Q3: What is RAG and why does test data quality matter for RAG systems?
RAG (Retrieval-Augmented Generation) is an AI architecture where a language model retrieves information from a knowledge base before generating a response. Test data quality matters because the quality of RAG outputs is directly bounded by the quality of the knowledge base — outdated, incomplete, or contradictory documents produce poor retrieval results regardless of model quality. The knowledge base is a testable artefact, not background infrastructure.
Q4: What is data drift and why is it a QA concern for AI systems?

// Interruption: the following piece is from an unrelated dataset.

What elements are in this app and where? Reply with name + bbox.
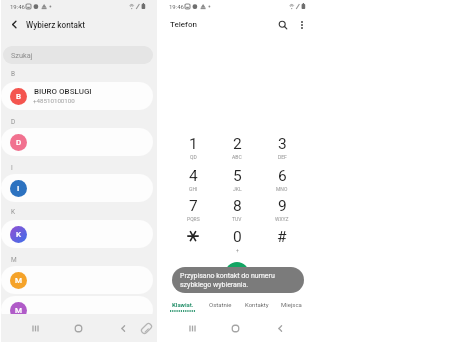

Data drift occurs when the statistical properties of live production data diverge from the data the AI model was trained or tested on, causing model performance to degrade over time without code changes. It is a QA concern because QA teams must establish baseline data profiles and shadow test sets before go-live to enable drift detection in production — after go-live, there is no baseline to compare against.
Q5: Why is NZ demographic diversity important in synthetic test data generation?
LLM-generated synthetic data defaults to the model's training distribution, which is predominantly US and UK content. Without explicit instructions, generated test data will not include Maori names, te reo phrases, Pacific Island contexts, or South Asian names at NZ census proportions. An AI system tested only on Anglo-Saxon synthetic data will perform worse on Maori and Pacific users — and this will not be discovered until go-live.
12 Interview Prep
Real questions asked in NZ QA interviews. Read the model answers, then practise your own version.
"How would you manage test data for an AI-powered customer service chatbot?"
I would start by establishing a no-real-data policy for the test environment, then work with data engineering to generate synthetic customer queries at scale — using LLMs to produce variation in phrasing, including NZ-specific demographic diversity, and deliberately generating adversarial inputs. For any RAG components, I would also audit the knowledge base for freshness, contradictions, and embedded personal data before loading it. I would document the data distribution assumptions so the team can detect drift after go-live.
"What is data drift and how would you detect it in a production AI system?"
Data drift is when the real-world data the AI processes diverges from the distribution it was tested on, causing accuracy to degrade without code changes. I would detect it by creating a shadow test set — a fixed set of queries with known correct answers — before go-live, then running it periodically in production and tracking accuracy over time. I would also monitor input distributions: query topic frequency, query length, language mix, and any new data formats appearing in production that were not in the test data.
"A developer suggests using a real customer data dump to test the AI system because it is faster than generating synthetic data. How do you respond?"
I would raise two concerns. First, the NZ Privacy Act 2020 concern: customers did not consent to having their data used for AI testing purposes, and test environments have weaker access controls than production — this likely breaches Privacy Principles 4, 5, and 10. Second, the practical risk specific to AI systems: if there is a RAG component, real customer data in the knowledge base will be retrieved and surfaced verbatim in AI responses — this is an immediate, visible failure, not an abstract risk. I would offer to design a synthetic data generation prompt that produces realistic data faster than the manual overhead of sanitising a real dump.